Apologies up front for the delay in this post.
And now onto the actual reason for my trip.
I met a friend, and we went to hear this concert. I was looking forward to hearing the pianist, who plays beautifully, and I am fairly familiar with the Glass Piano Quintet, which I have heard live a few Times now, as well as on its recorded version with Brooklyn Rider. I was not familiar with the other two works, although I am aware that there is a recent recording of Paul Barnes performing the Victoria Bond work, Illuminations on Byzantine chant. I did not research or listen to the two works I did not know. I kind of like to go in to concerts blind and see how I react to the music. Perhaps not sophisticated, or educated, but this is how it is.
The concert was held at St Nicholas Greek Orthodox Church and shrine, at the World Trade Center, which I would have assumed was glass, but actually it is marble. As with the music, I didn't read about the church before going either. Perhaps I should have, perhaps not. I am often torn when traveling about the need to do research and learn what I "should" see, hear, think or do, and my own contrarian nature, my determination to be guided loosely, but to see what I see and learn what I learn. I am certain there are gains and losses involved in both approaches. Anyway, below is my photograph of the church as we arrived for the concert. I thought it was an interestingly beautiful structure, both sublime and yet also, in certain lights, or in its absence, quiet and almost strict and subdued. I am sure there is more to think on there.

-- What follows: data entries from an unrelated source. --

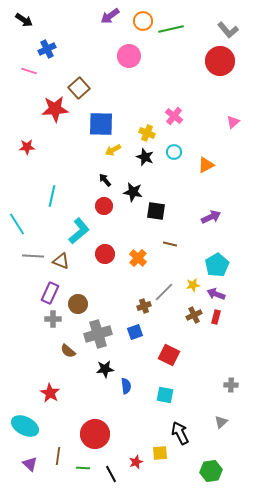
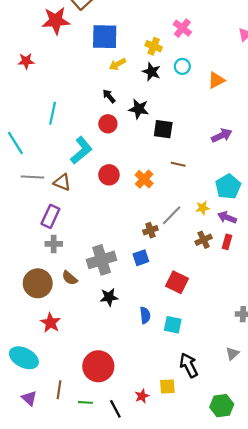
brown circle: (78, 304) -> (38, 283), moved, size x1.4
blue semicircle: (126, 386) -> (145, 315), moved

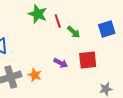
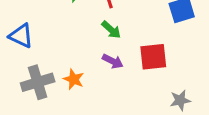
green arrow: (74, 32) -> (111, 30), moved

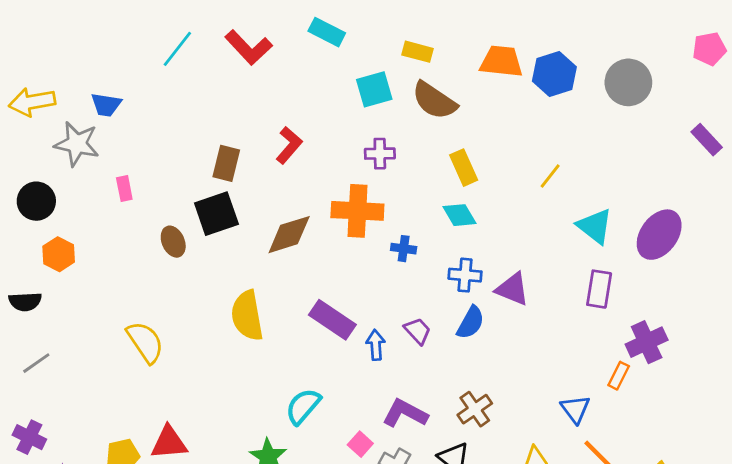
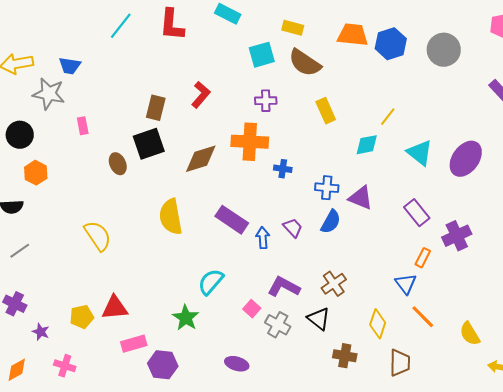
red L-shape: (249, 47) -> (172, 25), turned 48
cyan diamond: (459, 215) -> (367, 145), moved, turned -70
purple rectangle: (599, 289) -> (417, 213), moved, turned -48
orange rectangle: (619, 376) -> (423, 258), moved

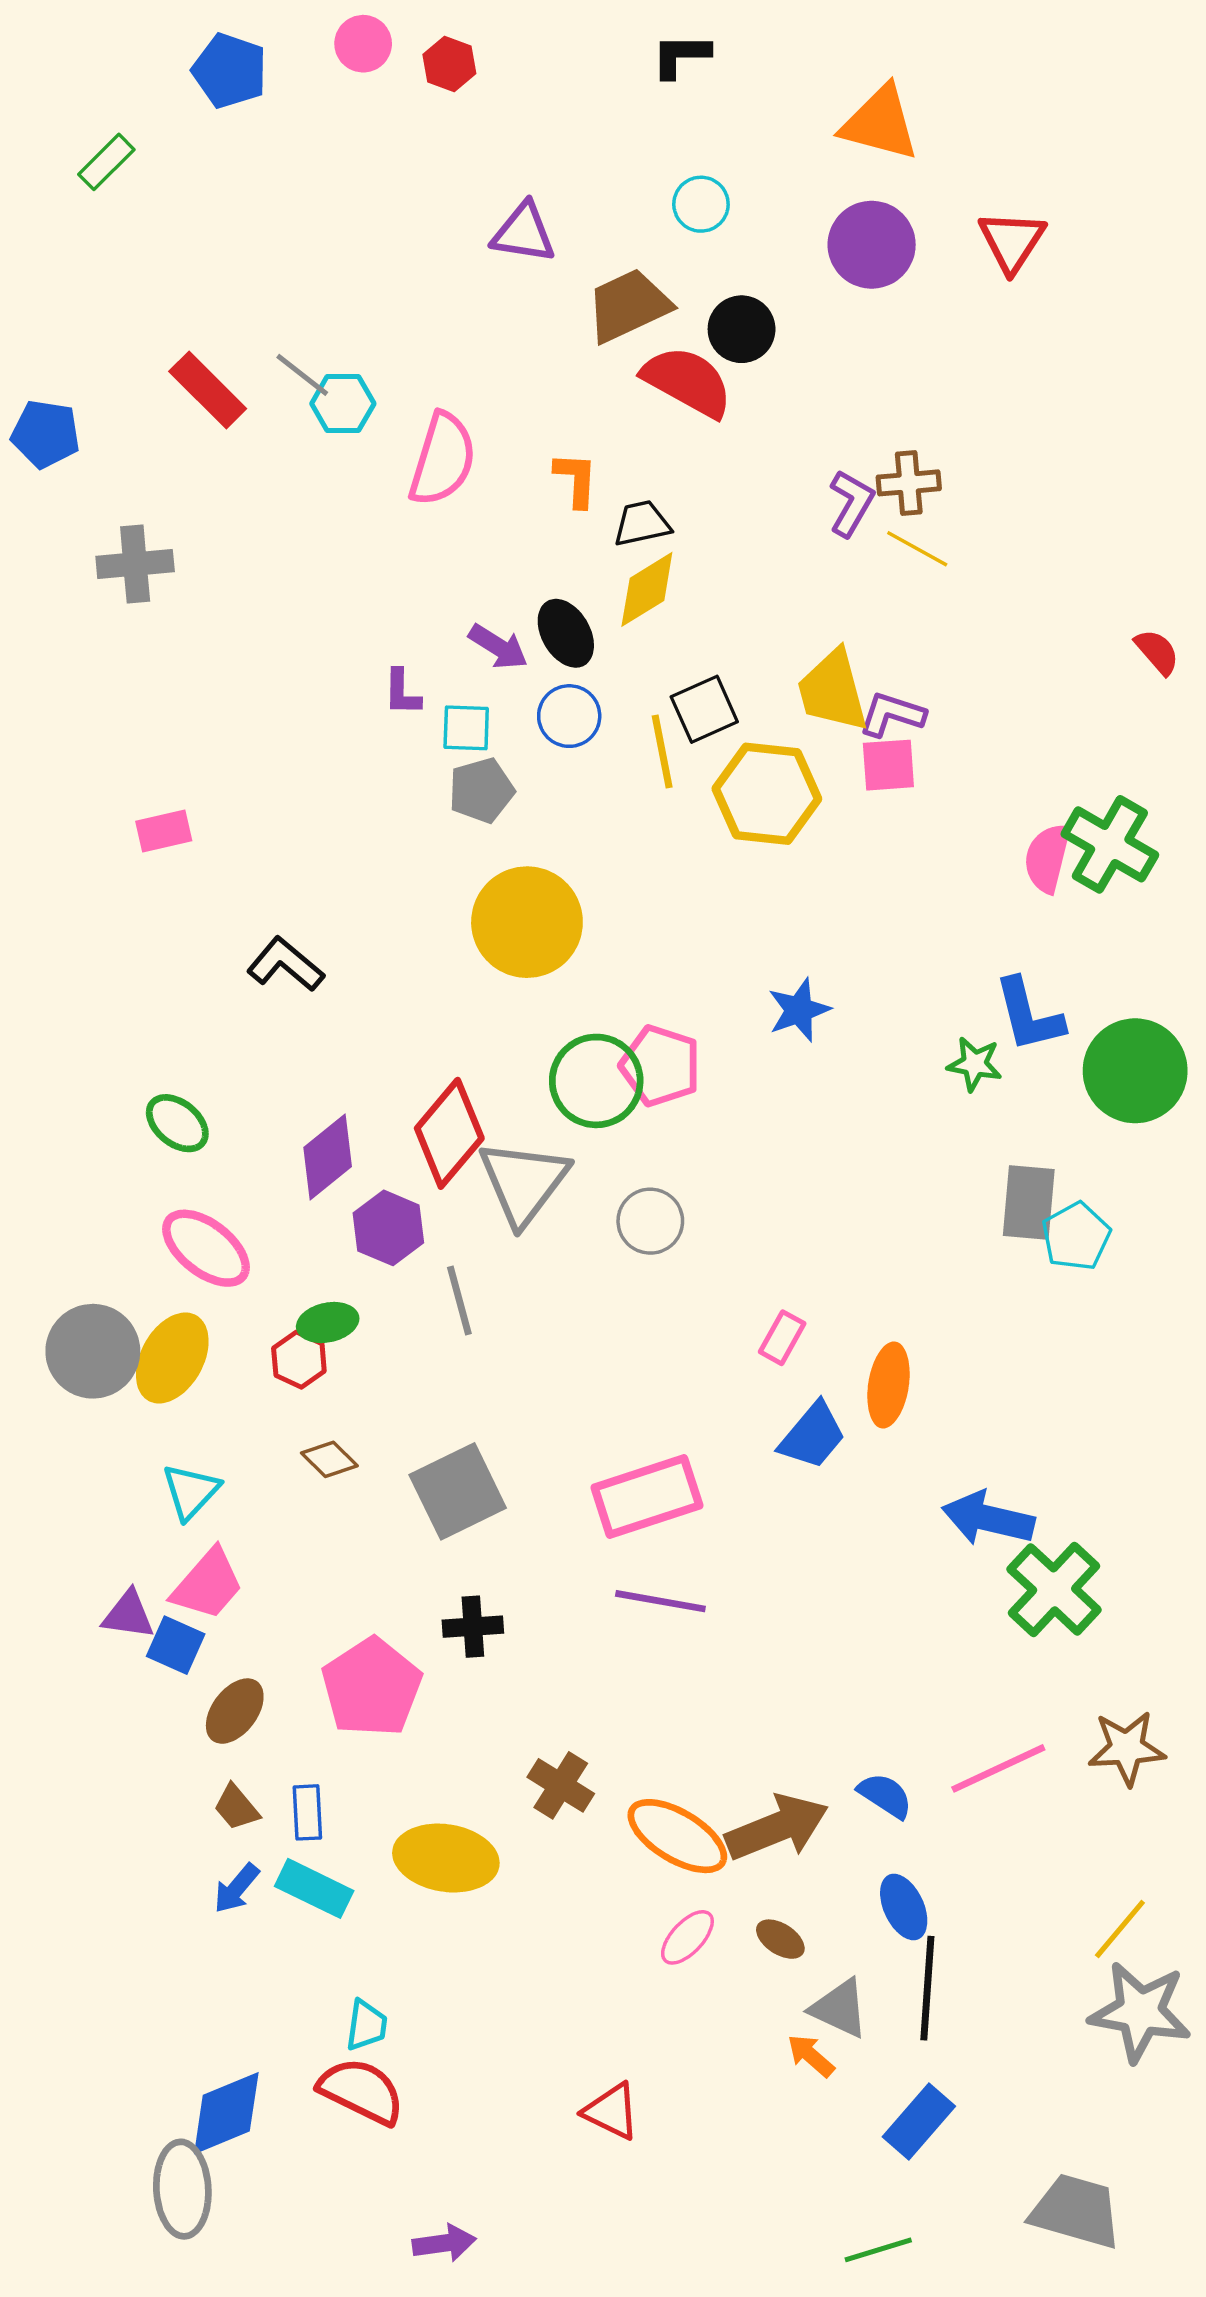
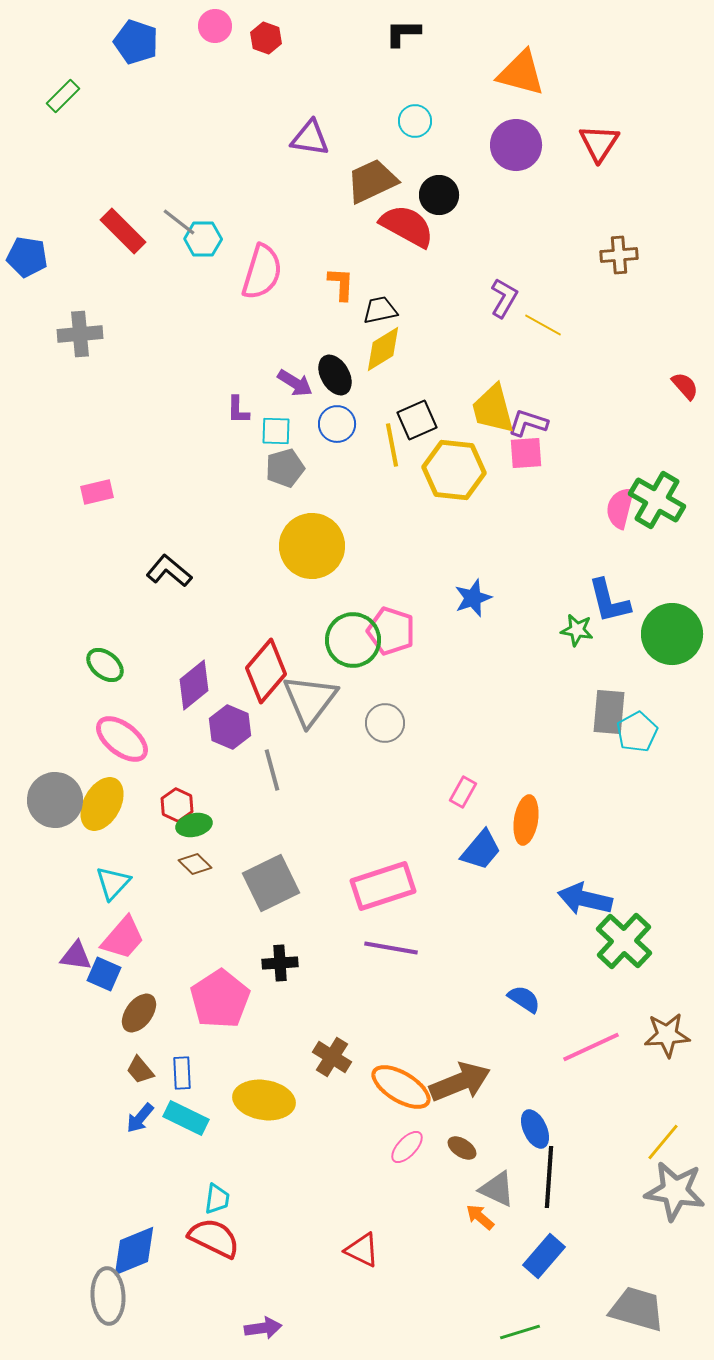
brown cross: (909, 483) -> (619, 255), moved
green ellipse: (328, 1322) -> (194, 825), moved
blue semicircle: (885, 1796) -> (524, 999), moved

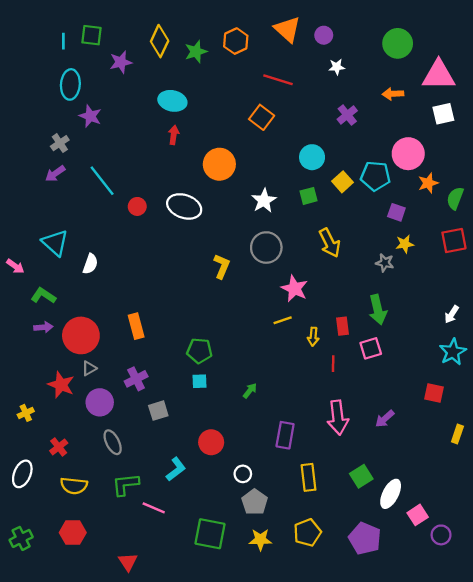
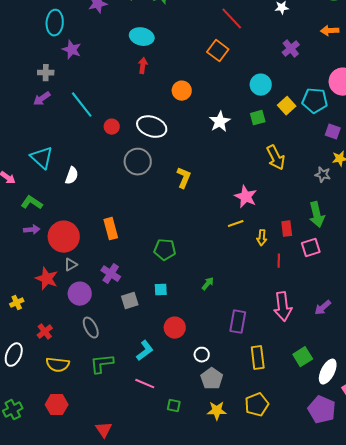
red line: (278, 80) -> (232, 19), turned 30
gray cross: (60, 143) -> (46, 73), turned 35
orange circle: (219, 164) -> (182, 91), size x0.7
gray circle: (266, 248) -> (138, 162), moved
purple cross: (136, 379) -> (111, 274), turned -30
cyan square: (199, 381) -> (161, 290), moved
pink line: (154, 508) -> (145, 384), moved
green square: (210, 534) -> (174, 406), size x0.5
purple pentagon: (365, 538) -> (322, 410), moved

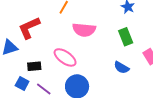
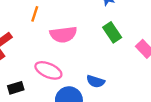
blue semicircle: (121, 68) -> (95, 81), moved

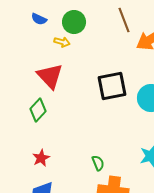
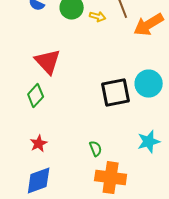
yellow arrow: (62, 42) -> (98, 17), moved
black square: (112, 86) -> (116, 93), moved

The space was small, and there were many chairs. This photograph is of the piano, and the interior of the church from my seat on the front row.
As you might surmise, we were very close to the music. This was an excellent position for the two solo piano pieces. Paul Barnes, plays beautifully and is one of my favorite pianists. Watching and listening to him is a feast, both aurally and visually. I swear even his hands, his fingers, express emotion as they play. The experience is mesmerizing and entrancing.
Of the two piano pieces, the work by J.A.C. Redford was the one that moved me the most, filled with a deep emotionality that felt simultaneously both calming and uplifting. This listener felt enveloped in a sense of a deep slowing breath, with momentary bursts of awe.
This is where you are lucky. When I first started writing this post, I wished I could hear it again, wished I could tell you more about the work itself, but it remained elusive. However, during the time this post was delayed due to my post-holiday bout with illness, Paul Barnes released a video of the performance of this work, a performance I can link to here. (below).
I still enjoy listening to this piece. I don't know that I was familiar at all with Redford, except that when I looked him up following the concert I learned that I am in fact familiar with a surprising amount of his music, although not enough. I will need to seek his work out.
Now, because I am being fair, I will also include a link to a video of a portion of the Victoria Bond. This was also a lovely work, and I do recall thinking how well Bond writes for the piano, how much I wanted to play part of the work, to feel the music beneath my fingers, even though I have not played for decades and do not play well. I found the work intellectually interesting, and at times even exciting. For this listener however, the Bond piece satisfied intellectually, but resonated less deeply on an emotional level. Still, it was a satisfying pairing, two pieces of music, both addressing issues of faith, that appealed to very different parts of what it means to be human.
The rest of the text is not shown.